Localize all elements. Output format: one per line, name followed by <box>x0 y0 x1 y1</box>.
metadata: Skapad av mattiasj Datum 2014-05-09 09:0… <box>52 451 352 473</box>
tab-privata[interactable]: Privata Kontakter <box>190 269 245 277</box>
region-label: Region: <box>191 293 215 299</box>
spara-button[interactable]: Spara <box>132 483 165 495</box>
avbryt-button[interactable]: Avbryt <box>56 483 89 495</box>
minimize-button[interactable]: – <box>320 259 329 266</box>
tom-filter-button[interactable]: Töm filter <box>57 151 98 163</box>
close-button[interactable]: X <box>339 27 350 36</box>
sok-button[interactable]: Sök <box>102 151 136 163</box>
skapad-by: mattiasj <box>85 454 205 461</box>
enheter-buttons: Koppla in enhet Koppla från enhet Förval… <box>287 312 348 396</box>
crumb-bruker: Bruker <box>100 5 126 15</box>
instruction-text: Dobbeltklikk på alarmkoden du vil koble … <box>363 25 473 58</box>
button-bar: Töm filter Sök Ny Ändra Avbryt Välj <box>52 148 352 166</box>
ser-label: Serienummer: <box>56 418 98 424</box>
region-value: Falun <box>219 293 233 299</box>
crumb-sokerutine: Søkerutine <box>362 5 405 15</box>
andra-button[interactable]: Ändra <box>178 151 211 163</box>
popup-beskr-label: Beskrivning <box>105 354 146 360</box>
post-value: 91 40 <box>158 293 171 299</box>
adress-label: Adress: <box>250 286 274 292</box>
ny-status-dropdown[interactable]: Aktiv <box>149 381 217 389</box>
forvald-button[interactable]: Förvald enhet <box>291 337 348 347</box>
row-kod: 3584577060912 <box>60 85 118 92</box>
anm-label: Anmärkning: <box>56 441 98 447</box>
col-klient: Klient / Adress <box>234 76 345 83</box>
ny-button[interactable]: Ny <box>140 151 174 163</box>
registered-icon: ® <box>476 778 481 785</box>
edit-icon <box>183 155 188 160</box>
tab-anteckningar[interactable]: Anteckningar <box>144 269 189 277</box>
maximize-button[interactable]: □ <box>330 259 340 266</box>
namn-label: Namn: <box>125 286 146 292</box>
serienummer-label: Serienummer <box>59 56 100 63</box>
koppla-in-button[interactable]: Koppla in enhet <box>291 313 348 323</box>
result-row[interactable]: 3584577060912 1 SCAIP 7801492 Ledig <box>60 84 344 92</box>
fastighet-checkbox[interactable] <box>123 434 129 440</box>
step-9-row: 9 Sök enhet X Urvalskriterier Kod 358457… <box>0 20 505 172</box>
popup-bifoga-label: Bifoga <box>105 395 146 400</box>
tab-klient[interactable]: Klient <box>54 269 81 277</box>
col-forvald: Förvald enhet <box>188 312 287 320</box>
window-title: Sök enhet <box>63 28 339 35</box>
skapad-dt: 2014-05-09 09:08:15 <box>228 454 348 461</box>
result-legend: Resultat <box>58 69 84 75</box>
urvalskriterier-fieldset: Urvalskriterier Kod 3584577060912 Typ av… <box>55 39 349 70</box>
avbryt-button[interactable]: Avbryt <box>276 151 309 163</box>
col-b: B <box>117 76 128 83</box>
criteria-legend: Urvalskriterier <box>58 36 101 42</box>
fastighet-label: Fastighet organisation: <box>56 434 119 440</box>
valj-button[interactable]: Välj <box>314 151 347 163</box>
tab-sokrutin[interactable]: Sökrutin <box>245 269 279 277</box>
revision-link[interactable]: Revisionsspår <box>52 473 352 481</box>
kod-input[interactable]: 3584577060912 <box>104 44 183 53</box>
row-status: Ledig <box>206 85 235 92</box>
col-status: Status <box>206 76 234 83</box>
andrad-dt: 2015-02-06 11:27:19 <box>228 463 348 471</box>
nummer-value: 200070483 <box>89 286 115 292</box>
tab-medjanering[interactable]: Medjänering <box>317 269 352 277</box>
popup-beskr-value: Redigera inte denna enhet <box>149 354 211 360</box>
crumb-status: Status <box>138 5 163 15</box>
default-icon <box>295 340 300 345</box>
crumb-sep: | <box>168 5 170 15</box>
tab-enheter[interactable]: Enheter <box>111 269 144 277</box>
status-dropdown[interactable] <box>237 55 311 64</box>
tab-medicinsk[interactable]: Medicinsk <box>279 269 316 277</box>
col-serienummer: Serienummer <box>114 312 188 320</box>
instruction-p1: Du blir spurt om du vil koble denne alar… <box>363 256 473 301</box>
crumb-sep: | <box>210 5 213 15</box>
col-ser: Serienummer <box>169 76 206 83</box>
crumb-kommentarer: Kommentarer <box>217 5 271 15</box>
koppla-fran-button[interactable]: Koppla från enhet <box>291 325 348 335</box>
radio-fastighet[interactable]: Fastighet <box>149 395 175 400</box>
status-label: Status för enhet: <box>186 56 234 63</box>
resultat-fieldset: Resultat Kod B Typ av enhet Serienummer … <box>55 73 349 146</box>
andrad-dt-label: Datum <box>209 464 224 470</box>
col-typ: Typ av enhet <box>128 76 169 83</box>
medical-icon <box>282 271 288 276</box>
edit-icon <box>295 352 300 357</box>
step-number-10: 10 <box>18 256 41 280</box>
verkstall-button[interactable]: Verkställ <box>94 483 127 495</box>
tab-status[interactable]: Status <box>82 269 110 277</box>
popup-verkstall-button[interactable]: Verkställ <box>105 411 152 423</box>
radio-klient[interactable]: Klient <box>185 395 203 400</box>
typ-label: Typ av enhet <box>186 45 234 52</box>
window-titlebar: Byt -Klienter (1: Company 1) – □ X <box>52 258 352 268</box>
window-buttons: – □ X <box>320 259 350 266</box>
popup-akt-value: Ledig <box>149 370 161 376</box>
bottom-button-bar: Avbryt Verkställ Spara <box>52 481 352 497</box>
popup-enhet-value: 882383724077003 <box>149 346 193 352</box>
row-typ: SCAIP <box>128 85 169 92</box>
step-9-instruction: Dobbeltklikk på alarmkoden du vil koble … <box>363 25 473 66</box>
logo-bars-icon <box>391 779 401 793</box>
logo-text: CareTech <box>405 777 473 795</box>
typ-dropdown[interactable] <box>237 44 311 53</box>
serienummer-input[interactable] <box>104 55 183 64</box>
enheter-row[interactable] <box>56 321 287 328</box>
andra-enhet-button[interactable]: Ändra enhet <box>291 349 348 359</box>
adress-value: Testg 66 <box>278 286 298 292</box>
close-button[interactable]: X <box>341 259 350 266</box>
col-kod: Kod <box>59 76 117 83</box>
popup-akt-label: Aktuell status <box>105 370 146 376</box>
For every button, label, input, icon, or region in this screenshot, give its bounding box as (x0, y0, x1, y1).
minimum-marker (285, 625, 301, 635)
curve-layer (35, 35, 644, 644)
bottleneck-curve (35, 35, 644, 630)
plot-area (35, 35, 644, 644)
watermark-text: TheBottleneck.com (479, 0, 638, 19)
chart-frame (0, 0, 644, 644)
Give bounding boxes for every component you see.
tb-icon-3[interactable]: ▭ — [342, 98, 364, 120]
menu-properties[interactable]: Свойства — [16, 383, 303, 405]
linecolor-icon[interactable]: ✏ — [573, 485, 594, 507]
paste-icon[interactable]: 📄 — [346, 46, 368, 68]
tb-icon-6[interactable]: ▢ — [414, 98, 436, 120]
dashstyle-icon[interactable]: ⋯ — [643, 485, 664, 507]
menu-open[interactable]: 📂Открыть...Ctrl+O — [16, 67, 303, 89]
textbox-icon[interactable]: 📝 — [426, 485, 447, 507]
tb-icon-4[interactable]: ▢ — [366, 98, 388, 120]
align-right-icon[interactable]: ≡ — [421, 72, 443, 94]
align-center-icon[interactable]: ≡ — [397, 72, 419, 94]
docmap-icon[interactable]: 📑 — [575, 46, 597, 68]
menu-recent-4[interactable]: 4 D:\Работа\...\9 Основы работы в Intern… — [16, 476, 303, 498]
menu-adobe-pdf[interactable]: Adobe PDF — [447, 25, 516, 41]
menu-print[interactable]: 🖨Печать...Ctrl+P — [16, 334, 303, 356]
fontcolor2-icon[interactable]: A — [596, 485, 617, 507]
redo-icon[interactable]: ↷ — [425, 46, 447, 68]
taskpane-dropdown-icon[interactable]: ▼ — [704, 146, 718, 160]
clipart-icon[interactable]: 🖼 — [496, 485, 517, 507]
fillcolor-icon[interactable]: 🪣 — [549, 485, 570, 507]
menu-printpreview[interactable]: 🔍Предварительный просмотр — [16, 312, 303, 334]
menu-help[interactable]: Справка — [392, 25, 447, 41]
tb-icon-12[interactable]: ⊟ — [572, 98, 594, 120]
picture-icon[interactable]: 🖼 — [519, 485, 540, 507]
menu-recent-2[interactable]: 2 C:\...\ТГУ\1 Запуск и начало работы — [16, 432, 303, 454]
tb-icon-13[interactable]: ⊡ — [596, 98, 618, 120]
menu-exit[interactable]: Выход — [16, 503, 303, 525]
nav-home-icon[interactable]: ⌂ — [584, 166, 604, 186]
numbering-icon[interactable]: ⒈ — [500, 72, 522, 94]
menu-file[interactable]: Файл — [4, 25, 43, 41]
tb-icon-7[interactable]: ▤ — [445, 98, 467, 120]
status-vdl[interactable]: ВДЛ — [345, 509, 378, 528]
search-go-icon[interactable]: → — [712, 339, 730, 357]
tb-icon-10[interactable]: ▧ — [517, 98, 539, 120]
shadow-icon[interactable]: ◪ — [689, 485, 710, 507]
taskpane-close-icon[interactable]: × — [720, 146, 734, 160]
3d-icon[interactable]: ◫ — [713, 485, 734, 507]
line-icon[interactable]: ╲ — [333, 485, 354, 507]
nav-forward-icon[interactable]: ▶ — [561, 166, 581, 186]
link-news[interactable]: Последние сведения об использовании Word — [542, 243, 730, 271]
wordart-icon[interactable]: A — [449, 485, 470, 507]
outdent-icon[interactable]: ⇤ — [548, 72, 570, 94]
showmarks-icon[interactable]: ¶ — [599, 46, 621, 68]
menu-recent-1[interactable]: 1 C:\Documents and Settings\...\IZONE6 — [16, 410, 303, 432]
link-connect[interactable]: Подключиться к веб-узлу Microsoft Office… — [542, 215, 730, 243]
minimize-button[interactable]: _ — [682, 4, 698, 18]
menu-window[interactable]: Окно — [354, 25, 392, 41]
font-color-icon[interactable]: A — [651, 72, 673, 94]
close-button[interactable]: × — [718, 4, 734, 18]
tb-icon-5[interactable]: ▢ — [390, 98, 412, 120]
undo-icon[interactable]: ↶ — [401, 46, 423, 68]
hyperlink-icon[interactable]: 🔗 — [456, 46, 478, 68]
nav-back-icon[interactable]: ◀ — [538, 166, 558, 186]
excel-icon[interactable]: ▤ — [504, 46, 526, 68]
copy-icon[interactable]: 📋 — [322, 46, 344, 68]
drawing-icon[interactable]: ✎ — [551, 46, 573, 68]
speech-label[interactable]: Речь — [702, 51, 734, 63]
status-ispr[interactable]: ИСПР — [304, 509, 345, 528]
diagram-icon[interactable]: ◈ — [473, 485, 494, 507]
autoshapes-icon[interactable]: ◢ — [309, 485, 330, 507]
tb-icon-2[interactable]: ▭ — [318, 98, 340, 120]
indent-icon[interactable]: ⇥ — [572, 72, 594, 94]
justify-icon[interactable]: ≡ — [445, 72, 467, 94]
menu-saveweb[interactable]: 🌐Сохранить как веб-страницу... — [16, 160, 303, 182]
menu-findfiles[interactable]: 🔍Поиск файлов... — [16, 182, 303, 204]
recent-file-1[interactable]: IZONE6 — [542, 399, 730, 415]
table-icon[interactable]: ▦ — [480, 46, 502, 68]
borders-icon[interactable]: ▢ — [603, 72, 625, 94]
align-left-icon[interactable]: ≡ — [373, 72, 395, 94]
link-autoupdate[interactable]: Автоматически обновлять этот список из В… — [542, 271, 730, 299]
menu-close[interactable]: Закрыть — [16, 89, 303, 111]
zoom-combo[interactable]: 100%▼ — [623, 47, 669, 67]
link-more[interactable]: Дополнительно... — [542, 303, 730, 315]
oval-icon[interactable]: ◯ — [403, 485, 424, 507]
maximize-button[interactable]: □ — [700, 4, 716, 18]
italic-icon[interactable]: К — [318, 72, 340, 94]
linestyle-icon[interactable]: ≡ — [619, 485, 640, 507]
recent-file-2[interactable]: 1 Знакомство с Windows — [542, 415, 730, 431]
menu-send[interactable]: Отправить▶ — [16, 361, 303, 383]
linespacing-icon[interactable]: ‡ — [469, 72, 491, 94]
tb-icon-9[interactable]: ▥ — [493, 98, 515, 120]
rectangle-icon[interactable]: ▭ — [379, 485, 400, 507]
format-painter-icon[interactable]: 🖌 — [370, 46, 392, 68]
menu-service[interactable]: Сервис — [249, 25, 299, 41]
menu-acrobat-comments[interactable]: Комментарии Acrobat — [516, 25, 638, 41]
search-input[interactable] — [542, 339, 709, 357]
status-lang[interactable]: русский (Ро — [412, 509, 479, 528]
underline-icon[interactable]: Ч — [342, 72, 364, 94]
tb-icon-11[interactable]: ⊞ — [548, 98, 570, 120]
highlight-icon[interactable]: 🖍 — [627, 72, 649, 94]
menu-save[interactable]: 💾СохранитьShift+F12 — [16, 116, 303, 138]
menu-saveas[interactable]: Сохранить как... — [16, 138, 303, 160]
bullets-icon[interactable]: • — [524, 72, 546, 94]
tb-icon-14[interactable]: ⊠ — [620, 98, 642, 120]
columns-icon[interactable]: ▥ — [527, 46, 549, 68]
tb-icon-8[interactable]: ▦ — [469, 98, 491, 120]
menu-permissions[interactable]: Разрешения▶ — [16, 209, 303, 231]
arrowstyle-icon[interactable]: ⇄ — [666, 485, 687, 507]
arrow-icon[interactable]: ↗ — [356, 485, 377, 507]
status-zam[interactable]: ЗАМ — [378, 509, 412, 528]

#####

Exercise:
Look through the records above and please copy every line in which the string "Välj" occurs.

Expected answer:
button-bar: Töm filter Sök Ny Ändra Avbryt Välj <box>52 148 352 166</box>
valj-button[interactable]: Välj <box>314 151 347 163</box>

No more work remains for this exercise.